Pembuat Keramik Muda Menginspirasi Usaha

Profil Pengusaha Bregas Harrimardoyo 



Keberadaan mereka dianggap kurang. Banyaknya mesim mampu mencetak ratusan. Pengrajin keramik bisa dibilang dihitung jari. Kerajinan keramik dianggap terlalu sukar. Detailnya yang beda dari sekedar caranya membuat keramik. Perajin keramik mengalami kesulitan dalam regenerasi.

Banyak pemula merasa bosan. Prosesnya dianggap memakan waktu. Butuh tidak cuma kreatifitas tetapi juga kemampuan bersabar membakar. Dari tanah liat, caranya membuat, teknik glasir, serta pemahaman akan tungku, pokoknya rumit buat diturunkan.

Sementara itu kuliah jurusan perkramikan ada. Tetapi mahasiswanya seolah bisa dihitung jari. Mulai dari ITB, IKJ, ISI, dan UNJ, apakah ada contoh suksesnya. Tidak jarang mahasiswa malah pindah jurusan. Nah, orang tua sendiri terlihat skeptis dibanding jurusan kesenian lainnya, apa keuntungan finansial ahli kramik.

Mangkanya banyak anak muda dilarang- larang. Namun ternyata kalau ditekuni menghasilkan juga. Apalagi jumlah pesainnya dapat dihitung jari.

Bisnis seni


Ambil contoh Bregas Harrimardoyo. Sejak kecil dia sudah melihat ayahnya berkutat dengan kramik. Dia lambat laun mencintai kesenian tersebut. Ayah Bregas adalah pendiri Pakunden Pottery tahun 1987. Lalu ia mewarisi bakat membuat keramik. Dia mencontoh ayah iseng membuat keramik sendiri.

Tertarik karena biasa melihat ayah kerja di studio. "Saya sudah belajar sekitar umur 5- 7 tahun," jelasnya. Ia mulai serius ketika lulus SMA. Dia tertantang untuk lebih. Tertantang menyamai kepiawaian sang ayah mengolah keramik. Usia 16 tahun sudah mewarisi keahlian sang ayah membuat aneka keramik.

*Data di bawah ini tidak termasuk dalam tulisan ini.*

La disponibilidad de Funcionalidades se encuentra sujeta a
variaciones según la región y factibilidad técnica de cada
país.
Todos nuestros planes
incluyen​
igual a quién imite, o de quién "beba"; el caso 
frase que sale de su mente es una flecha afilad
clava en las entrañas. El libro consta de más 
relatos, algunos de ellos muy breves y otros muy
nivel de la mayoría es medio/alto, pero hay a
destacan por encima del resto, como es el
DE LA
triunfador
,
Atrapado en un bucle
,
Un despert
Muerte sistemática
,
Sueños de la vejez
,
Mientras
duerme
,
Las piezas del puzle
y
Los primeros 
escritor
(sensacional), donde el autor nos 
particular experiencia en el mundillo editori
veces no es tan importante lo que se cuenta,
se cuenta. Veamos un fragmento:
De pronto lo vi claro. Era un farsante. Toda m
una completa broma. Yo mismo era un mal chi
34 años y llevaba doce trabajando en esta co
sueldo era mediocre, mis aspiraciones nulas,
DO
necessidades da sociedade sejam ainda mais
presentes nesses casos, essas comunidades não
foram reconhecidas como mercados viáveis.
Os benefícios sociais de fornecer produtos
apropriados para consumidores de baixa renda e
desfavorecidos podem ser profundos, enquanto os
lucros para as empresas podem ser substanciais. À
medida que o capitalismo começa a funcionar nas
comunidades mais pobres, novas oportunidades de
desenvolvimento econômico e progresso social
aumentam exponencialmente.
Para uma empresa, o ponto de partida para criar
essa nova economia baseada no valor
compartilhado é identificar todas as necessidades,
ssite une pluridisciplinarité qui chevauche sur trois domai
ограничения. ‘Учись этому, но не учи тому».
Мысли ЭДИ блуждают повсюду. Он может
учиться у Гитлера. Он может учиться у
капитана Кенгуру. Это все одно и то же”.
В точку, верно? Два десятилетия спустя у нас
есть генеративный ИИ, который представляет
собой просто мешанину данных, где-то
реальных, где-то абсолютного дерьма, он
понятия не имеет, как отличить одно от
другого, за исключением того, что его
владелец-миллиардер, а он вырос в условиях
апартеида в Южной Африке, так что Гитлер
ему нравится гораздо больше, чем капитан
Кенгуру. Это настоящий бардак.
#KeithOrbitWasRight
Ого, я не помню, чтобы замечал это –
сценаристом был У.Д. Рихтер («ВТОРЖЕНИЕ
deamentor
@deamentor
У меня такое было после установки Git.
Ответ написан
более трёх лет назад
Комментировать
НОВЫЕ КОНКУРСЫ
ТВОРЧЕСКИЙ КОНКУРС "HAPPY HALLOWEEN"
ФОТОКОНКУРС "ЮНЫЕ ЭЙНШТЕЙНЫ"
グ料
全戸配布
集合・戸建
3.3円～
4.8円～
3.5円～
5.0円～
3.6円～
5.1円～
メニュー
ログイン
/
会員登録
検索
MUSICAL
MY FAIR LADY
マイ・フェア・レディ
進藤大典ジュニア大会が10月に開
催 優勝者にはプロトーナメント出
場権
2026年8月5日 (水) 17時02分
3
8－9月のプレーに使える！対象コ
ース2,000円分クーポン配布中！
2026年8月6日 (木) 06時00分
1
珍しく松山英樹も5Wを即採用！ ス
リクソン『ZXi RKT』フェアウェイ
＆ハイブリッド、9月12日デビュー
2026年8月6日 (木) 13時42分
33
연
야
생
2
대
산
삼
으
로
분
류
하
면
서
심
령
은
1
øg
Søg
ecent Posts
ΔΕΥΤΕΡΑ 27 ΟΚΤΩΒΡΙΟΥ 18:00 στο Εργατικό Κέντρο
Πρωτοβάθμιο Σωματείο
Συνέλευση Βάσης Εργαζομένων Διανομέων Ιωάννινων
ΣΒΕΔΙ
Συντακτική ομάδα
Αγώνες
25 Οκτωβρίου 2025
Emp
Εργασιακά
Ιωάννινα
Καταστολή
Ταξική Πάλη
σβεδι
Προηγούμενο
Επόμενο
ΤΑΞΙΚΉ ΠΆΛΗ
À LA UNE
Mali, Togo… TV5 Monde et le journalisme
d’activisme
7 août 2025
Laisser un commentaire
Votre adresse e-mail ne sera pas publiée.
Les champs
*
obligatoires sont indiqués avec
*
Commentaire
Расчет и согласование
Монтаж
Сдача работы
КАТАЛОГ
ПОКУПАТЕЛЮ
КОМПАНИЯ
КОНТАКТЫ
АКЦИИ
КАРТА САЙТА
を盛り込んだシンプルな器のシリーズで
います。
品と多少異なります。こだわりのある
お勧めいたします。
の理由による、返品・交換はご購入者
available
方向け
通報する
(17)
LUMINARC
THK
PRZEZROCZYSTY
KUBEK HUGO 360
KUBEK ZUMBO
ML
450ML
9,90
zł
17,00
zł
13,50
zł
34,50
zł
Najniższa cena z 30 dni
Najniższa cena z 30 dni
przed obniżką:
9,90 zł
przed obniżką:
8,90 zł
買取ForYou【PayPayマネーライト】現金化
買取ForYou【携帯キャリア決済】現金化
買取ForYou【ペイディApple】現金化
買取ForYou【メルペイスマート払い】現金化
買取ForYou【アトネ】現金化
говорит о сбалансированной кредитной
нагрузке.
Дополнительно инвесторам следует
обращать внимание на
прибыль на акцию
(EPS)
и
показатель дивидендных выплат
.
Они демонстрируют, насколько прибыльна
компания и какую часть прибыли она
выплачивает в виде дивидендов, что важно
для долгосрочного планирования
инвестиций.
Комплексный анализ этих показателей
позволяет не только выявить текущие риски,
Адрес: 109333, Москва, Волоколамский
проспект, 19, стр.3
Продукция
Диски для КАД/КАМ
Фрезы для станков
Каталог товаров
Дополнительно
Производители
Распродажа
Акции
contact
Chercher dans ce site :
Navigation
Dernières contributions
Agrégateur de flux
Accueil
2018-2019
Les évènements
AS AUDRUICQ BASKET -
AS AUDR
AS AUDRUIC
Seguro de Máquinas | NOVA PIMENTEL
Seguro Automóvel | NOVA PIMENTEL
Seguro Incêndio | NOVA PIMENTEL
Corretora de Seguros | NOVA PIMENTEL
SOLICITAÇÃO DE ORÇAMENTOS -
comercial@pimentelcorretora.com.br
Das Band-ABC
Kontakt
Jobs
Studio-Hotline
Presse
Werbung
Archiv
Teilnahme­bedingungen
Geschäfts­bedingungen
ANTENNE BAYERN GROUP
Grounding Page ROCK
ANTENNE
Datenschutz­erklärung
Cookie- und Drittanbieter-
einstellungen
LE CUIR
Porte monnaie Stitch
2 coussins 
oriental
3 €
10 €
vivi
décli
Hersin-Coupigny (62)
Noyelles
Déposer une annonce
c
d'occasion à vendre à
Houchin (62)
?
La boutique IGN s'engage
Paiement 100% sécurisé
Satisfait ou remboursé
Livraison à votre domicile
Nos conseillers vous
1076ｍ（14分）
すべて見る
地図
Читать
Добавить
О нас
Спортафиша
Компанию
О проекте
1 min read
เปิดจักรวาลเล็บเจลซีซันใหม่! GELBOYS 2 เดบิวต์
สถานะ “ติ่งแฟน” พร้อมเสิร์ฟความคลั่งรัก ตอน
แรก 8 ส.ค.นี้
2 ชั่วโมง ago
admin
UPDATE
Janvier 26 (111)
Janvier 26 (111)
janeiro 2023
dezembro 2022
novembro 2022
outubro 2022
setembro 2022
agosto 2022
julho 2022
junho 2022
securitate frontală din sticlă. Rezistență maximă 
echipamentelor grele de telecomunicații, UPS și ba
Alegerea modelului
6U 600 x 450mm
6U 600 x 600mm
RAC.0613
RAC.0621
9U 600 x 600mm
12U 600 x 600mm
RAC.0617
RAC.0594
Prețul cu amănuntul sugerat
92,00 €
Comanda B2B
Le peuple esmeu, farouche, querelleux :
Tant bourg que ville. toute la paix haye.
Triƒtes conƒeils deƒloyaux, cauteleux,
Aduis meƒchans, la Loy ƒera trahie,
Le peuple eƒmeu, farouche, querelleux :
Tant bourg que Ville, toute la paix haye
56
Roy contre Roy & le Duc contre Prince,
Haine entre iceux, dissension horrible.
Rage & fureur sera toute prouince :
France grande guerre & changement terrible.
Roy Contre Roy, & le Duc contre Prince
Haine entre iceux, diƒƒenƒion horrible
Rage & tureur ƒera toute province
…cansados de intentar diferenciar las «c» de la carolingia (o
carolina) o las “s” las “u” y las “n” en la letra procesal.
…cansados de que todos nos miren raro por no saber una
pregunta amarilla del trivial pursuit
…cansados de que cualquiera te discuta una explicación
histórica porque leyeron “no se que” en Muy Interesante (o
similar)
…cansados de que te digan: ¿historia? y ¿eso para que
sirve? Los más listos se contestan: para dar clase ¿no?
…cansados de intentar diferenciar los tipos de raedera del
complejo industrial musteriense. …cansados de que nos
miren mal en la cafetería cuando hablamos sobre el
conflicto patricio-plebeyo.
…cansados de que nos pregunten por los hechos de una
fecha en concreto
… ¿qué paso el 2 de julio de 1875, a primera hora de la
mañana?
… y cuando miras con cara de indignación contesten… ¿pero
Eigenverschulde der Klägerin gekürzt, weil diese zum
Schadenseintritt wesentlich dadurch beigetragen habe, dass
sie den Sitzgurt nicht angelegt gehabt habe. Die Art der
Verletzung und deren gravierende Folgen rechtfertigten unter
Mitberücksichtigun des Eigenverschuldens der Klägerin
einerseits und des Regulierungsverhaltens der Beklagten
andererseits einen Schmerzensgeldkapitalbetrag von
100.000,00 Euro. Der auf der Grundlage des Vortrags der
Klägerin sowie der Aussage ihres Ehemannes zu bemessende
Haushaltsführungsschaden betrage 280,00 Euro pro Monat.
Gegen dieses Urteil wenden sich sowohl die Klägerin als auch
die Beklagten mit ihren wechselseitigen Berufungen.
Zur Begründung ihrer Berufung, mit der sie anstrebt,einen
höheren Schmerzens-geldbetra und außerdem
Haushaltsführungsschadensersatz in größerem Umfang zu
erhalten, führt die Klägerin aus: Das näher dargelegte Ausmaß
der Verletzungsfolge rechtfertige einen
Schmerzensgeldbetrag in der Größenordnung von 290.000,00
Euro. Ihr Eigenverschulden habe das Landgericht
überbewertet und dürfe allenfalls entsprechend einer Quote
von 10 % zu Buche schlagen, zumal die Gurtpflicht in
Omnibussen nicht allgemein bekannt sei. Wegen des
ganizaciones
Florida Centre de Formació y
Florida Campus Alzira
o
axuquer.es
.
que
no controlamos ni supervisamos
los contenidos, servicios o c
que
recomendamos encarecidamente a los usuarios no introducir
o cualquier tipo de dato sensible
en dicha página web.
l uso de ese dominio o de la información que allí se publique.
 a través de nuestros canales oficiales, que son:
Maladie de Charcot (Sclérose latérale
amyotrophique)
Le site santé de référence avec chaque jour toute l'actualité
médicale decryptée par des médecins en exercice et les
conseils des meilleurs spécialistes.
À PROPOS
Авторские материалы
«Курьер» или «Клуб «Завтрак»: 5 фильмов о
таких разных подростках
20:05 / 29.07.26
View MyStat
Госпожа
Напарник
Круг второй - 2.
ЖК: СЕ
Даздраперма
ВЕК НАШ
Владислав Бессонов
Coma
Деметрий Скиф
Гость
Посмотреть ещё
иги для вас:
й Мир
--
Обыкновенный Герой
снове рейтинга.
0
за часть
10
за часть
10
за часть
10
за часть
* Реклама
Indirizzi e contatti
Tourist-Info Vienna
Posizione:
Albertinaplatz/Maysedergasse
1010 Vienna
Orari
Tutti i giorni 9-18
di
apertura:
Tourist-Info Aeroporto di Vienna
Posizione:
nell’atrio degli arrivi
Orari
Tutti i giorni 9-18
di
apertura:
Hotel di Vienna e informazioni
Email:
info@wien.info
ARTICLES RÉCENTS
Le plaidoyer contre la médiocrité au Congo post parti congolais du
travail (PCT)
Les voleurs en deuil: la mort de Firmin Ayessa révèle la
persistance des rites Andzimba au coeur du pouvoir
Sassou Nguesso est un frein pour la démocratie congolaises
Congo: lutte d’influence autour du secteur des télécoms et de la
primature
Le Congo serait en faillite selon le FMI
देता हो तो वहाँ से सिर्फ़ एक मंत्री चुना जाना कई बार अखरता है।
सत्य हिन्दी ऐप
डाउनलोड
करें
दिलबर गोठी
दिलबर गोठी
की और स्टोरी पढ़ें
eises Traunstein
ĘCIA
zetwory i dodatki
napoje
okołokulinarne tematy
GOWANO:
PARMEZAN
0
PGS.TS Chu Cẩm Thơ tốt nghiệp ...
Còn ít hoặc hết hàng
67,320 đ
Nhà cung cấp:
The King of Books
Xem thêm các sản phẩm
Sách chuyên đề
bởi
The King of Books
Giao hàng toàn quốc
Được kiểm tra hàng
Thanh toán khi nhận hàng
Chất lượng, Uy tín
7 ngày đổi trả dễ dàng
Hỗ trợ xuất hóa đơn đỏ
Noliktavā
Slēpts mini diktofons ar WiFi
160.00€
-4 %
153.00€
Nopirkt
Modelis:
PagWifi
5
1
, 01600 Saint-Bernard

Dia melanjutkan Pakunden Pottery. Kelebihan studio ini adalah kesederhanaan keramik. Namun coraknya khas Indonesia mendetail. Inilah yang coba ditonjolkan Bregas. Keramik layaknya kanvas. Disana dia akan menorehkan lukisan. Kanvas jangan rumit- rumit. Yang terpenting apa polanya terurai cantik diatasnya.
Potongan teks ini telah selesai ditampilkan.